Today, it is not uncommon to see market failures that are caused by external costs in the headlines. Global warming, the collapse of the North Atlantic Fisheries, and the depletion of forests are all market failures caused by the person or group responsible for them not incorporating these costs into their own private cost-benefit calculations. If they had, these problems would never have existed. And if you look closely at single-use plastic bags, the same problem arises.

The Costco off of Jackson Ave in Pharr, Texas does not offer free plastic bags. According to the manager, “the main reason Costco doesn’t use bags is because they are trying to save the consumer money. If they supplied bags, the costs of membership and the costs of items would increase.”

Thus, we are indirectly paying for the plastic bags. Beyond the cost of higher prices in our groceries, a recent study written for the Environmental Law and Policy Center, a Midwest environmental advocacy organization, has calculated the environmental external costs associated with plastic bag production and disposal.
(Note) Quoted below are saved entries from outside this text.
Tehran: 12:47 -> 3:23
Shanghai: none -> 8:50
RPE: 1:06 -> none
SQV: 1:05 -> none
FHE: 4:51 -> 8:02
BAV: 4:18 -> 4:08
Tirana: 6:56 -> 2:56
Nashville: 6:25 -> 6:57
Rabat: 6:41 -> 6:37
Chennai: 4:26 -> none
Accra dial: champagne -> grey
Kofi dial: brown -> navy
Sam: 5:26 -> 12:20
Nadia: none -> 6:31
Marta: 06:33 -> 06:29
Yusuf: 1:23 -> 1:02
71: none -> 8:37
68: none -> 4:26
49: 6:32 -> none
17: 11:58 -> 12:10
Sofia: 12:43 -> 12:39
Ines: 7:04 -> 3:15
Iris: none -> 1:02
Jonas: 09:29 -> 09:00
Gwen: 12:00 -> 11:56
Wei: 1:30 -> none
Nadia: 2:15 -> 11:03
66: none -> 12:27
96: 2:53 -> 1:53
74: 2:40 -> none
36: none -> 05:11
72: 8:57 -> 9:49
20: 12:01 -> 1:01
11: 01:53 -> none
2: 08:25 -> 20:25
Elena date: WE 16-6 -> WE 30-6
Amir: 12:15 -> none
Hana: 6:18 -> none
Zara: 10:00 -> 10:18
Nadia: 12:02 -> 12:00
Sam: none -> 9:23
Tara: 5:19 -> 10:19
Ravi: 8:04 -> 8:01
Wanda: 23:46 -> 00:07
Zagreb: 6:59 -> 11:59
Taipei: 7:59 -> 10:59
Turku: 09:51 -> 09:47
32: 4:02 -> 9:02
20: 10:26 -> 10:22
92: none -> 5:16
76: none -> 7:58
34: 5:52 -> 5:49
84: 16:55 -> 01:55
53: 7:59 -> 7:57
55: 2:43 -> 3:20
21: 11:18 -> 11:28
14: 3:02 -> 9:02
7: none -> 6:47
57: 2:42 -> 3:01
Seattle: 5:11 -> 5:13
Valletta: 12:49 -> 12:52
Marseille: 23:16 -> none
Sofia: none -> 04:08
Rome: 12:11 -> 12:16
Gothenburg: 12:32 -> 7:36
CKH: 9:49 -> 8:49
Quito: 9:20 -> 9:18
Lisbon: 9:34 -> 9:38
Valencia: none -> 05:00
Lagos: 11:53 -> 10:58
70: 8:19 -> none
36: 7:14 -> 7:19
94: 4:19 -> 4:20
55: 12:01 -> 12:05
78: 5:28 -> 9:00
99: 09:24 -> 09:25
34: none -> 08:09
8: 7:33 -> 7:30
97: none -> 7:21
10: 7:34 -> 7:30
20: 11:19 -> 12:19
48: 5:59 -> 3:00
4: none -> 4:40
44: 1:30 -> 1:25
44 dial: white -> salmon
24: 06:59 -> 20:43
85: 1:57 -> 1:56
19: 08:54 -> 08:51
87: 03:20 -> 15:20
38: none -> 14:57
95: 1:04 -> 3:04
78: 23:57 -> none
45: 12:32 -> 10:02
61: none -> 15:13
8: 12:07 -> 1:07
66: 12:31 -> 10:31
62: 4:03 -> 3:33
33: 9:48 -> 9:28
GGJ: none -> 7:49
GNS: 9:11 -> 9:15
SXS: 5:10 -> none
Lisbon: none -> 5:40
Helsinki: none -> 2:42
The costs were broken down into three categories: (1) production, (2) transportation and (3) disposal. The production process was calculated to have a cost of 0.20 cents per bag due to CO2 emissions. The transportation costs were incalculable so the costs were left as unknown. The process of disposing was the most substantial causation of cost; litter accounts for 5.20 cents per bag, landfill for 2.92 cents, and improper recycling for 2.20 cents. This comes to a low estimate totaled at 10.52 cents per bag.

These costs become a problem because as we individually benefit from plastic bags by being able to carry our purchased goods without the “burden” of having to carry with us a reusable bag, the community as a whole bears the collective costs of the production and disposal of them.

Unfortunately, these are only the quantifiable costs related to plastic bags. A myriad of other problems have been connected to the production and disposal of plastic bags by scientists and economists.

The contamination of our seafood supply is one of them. Plastic makes up approximately 90 percent of all trash floating on the ocean surface, with an estimated 46,000 pieces of plastic per square mile. Plastic does not biodegrade; instead, it photo-degrades with sunlight, breaking down into smaller pieces until they reach the size of plankton. These plastic bits are then eaten by marine life, which are then eaten by fish higher up in the food chain until they ultimately end up dead or on our dinner tables.

Plastics carry chemicals that disrupt and inhibit hormones the moment they enter our bodies; scientists have connected them to autism, ADHD, breast cancer, and miscarriage among other negative health effects. Moreover, research has shown that plastic absorbs many other pollutants in the ocean, making the consumption of contaminated seafood more dangerous.

Another problem is higher gasoline prices. Sixty-six percent of what dictates the price of gasoline is the cost of crude oil used to produce it, according to the U.S Energy Information Administration. The main component used to produce plastic bags is also crude oil. With the increase in demand for crude oil by the production of plastic bags, the price of it rises, thus, also affecting gasoline prices.

I hope it is clear now which way the balance scale tips. We need to choose between the benefit of not carrying reusable bags versus a cleaner city, lower grocery prices, taxpayer dollars put to better use, less contaminated seafood, and better gas prices.

In the United States we are prone to looking at our actions as singular and individualistic, affecting us only. In reality, what may seem good and rational to you as an individual is not necessarily what is good and rational for the community as a whole.

Here in the Rio Grande Valley the citizens of some cities have already made up their minds. Brownsville imposed a plastic bag fee, while South Padre Island and Laguna Vista passed a total bag ban.

What side will the citizens of McAllen take?

Mauricio Davila is a freshman at the University of Texas-Pan American, and he is double majoring in Finance & Economics.

The above guest column is part of a series on environmental issues the Rio Grande Guardian is running in association with UTPA.